WhatsApp is a messaging, VoIP and Videoconferencing platform, with just 50 employees, founded in 2009. In 2014 it was acquired by Facebook for approximately $19 billion, the largest purchase Facebook has made to date. The platform, which was one of the first modern and 100% mobile messaging platforms to emerge, before WeChat, SnapChat or Telegram, is the most used in the world and has 2 billion frequent users. Part of its success is due to having been one of the first, but also because it requires a very small resource footprint -the Android version requires only 33MB-. Despite its small size, it is an APP that offers a great user experience, being very simple and agile. This has made it dominate, mainly, emerging regions such as Latin America, Africa, India, but also a large part of Europe.
Clearly this platform, from its inception, was designed with scalability and performance in mind. This is attested by the fact of handling more than 70 million messages per second and having been developed in Erlang, a language in which the efficient implementation of multiple concurrent connections is very natural, the fact of having hundreds of terabytes of RAM distributed in thousands of cores, more than 2 million simultaneous TCP connections per node or, above all, that the criterion for the success of the product was to be able to reach the mass market and interconnect billions of users. When you want to manage this level of billions of interconnections, it is essential to have, especially, a very performant and robust backend, which represents a great challenge from the point of view of reliability and high performance engineering.
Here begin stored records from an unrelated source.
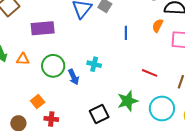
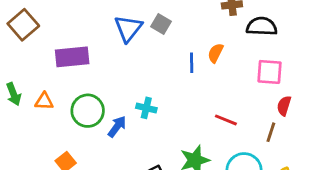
orange semicircle: (158, 26) -> (216, 53), moved
blue arrow: (74, 77) -> (117, 127), turned -119

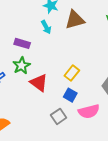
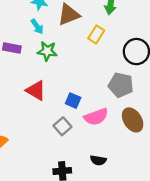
green star: (21, 66) -> (47, 51), moved, turned -30
yellow rectangle: (72, 73) -> (96, 34), moved

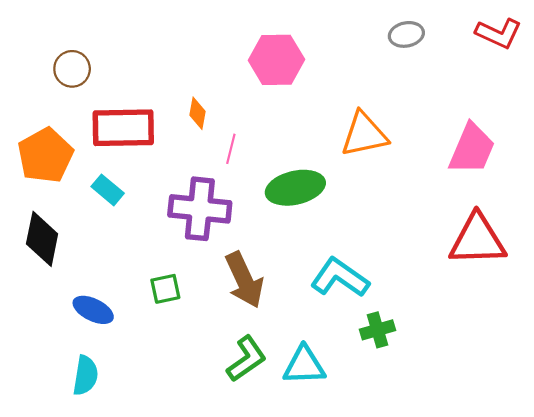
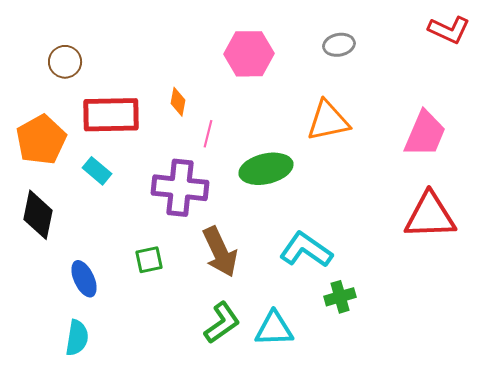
gray ellipse: (406, 34) -> (339, 45), moved
blue ellipse: (93, 310) -> (84, 279), turned 39

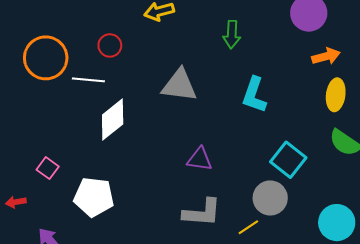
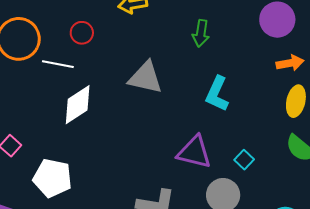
purple triangle: (200, 159) -> (194, 152), moved, size x1.4
cyan square: (288, 160) -> (244, 160), size x0.6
For more numbers and statistical details of WhatsApp capacity, we invite you to visit this article: http://highscalability.com/blog/2014/2/26/the-whatsapp-architecture-facebook-bought-for-19-billion.html
Therefore, it is logical to assume that the WhatsApp backend was designed adopting many of the standard scalability and performance criteria of its time, most of which are still in force even 12 years later. However, WhatsApp made some relatively innovative and playful design decisions, which later proved to be very successful.
Next, some aspects of scalable architecture will be shown, at a very high level (like someone looking at a city from an airplane) that probably looks a lot like those that make up WhatsApp. This suggested design is the result of investigating the platform as a user, in addition to the scant architecture information that WhatsApp itself has published. Likewise, although it is not 100% accurate, this description represents a very standard architecture for this type of platform.
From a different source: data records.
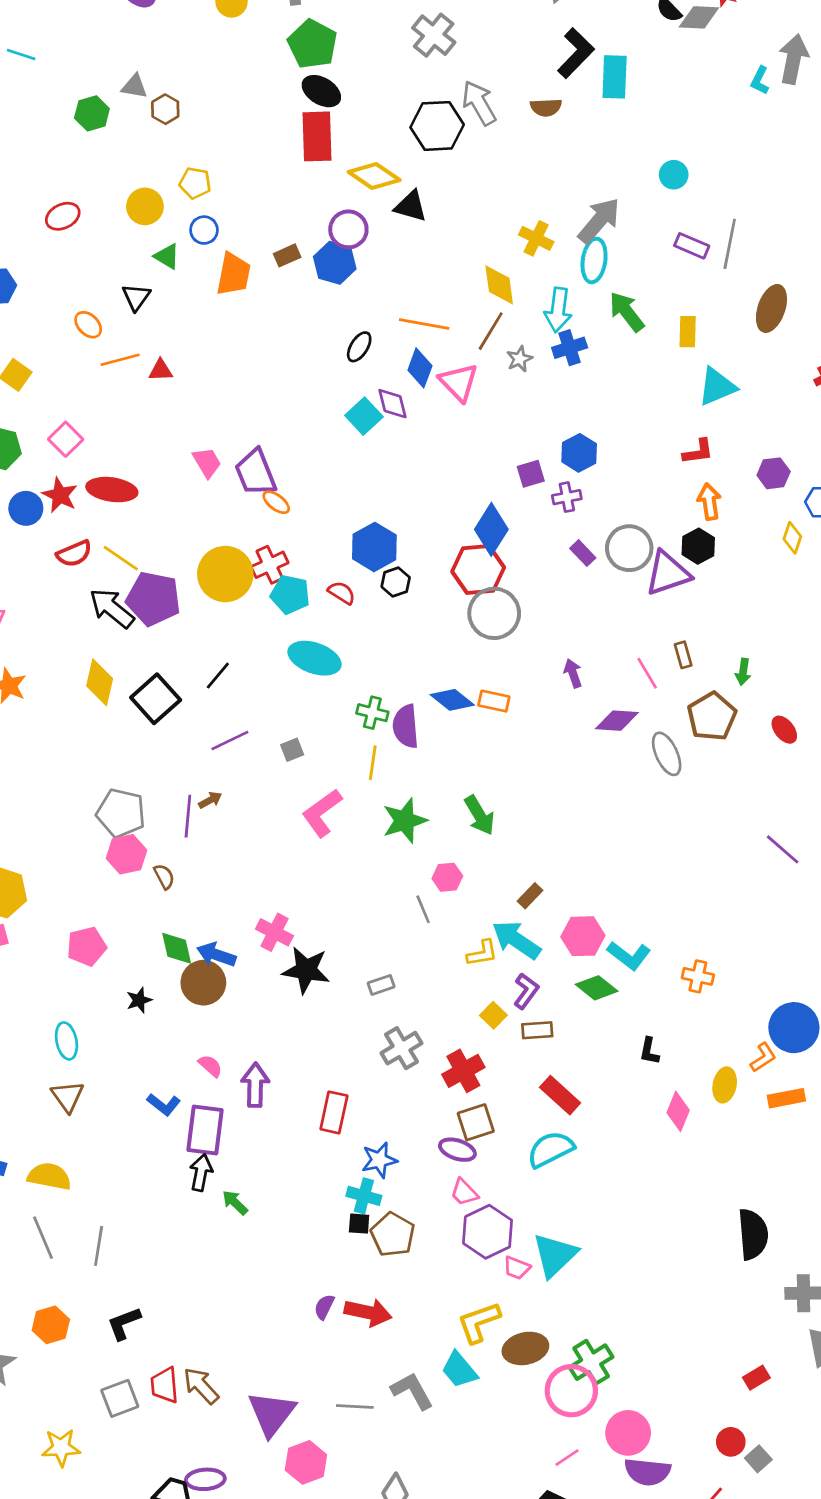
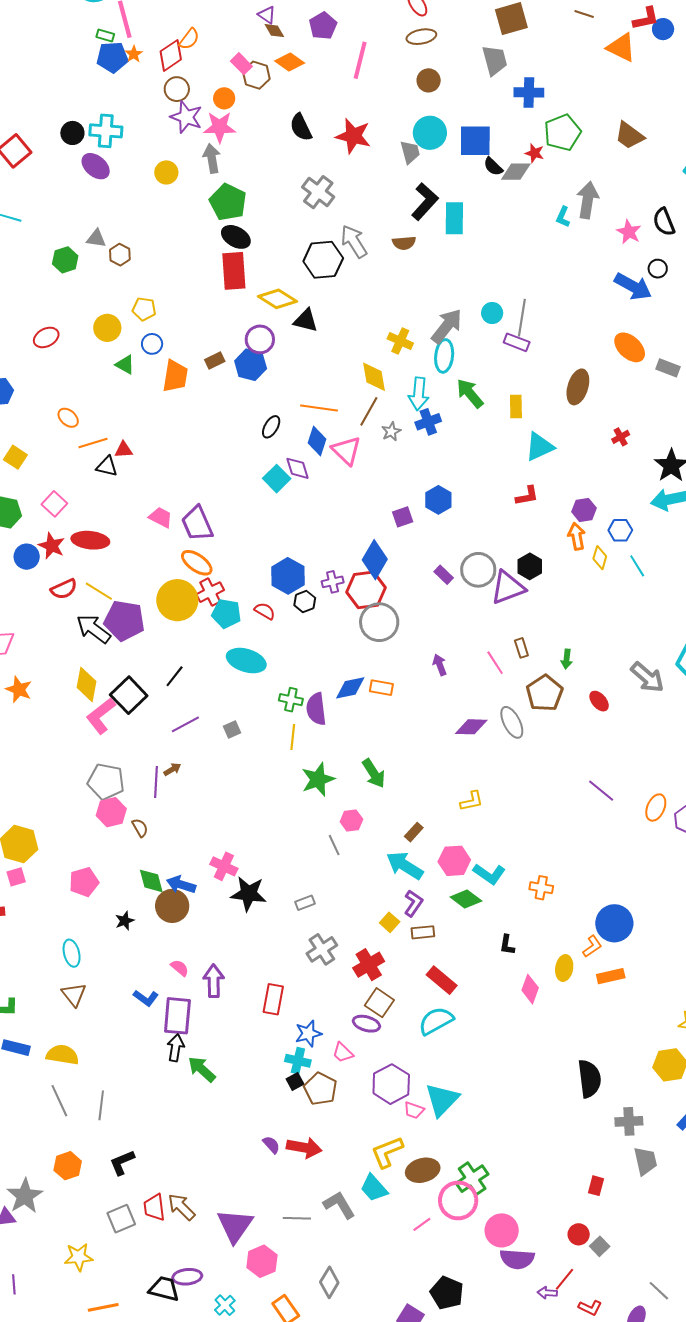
cyan circle: (674, 175) -> (492, 313), moved
gray line: (730, 244) -> (522, 318), moved
black triangle: (136, 297) -> (107, 466), moved, turned -50
pink trapezoid: (207, 462) -> (161, 517), turned -30
purple cross: (567, 497) -> (333, 582), moved
orange ellipse: (276, 502) -> (197, 563), moved, size x1.5
orange arrow: (709, 502) -> (577, 536), moved
blue diamond: (452, 700) -> (350, 688), turned -48
purple diamond: (617, 721) -> (471, 727), moved
pink L-shape: (322, 813) -> (101, 716), moved
yellow L-shape: (482, 953) -> (472, 801), moved
brown square: (476, 1122) -> (379, 1003), turned -36
pink trapezoid: (464, 1192) -> (343, 1053), moved
green arrow: (235, 1202) -> (202, 1069), size x1.4
black square: (359, 1224) -> (295, 1082), turned -30
purple semicircle: (324, 1307) -> (271, 1145), turned 114
red rectangle: (756, 1378) -> (596, 1186), turned -42
pink line: (567, 1458) -> (422, 1224), moved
Each small box represents a client / user accessing WhatsApp with their mobile phone. All mobile phones are connected and registered in a centralized server, which, among other things, forwards messages between cell phones, since it is connected to each of them, has them identified and knows how to access them. If cell phone 1 wants to send a message to cell phone 2, it does not send it directly. First because it wouldn't know how to find it, it knows how to find the server but not how to find the other 2 billion users. Second, for security reasons, each cell phone will have incoming connections blocked, it will only accept messages from the known WhatsApp server to which it registered.
This works very well as a proof of concept, but if you wanted to scale to thousands of users it would be insufficient. The first problem we would have is that the server, no matter how big it is, would eventually run out of resources to handle all the necessary connections and message forwarding. So one solution is to put more servers and distribute the workload.
In this way, the limitation of having a single server is overcome, which no matter how large it is, it will always happen that its resources will be insufficient to serve such workloads. By having several servers, it will be possible to partition the workload between an arbitrary number of servers, so that for each given server, its resources are sufficient and appropriate to support a given load partition.
Consequently, the following question arises: How is this load partitioned? In this type of design, the most effective way to do it will be using a technology called load balancer (LB), which partitions the connection space among the available servers. This architecture offers several advantages, not only the ability to scale the processing capacity of the "server" without limit, but also the possibility of redundancy. If one of the servers fails to function properly, it is simply delisted from the load balancing layer server catalog, replaced, and re-enlisted, all without significant service outage or degradation.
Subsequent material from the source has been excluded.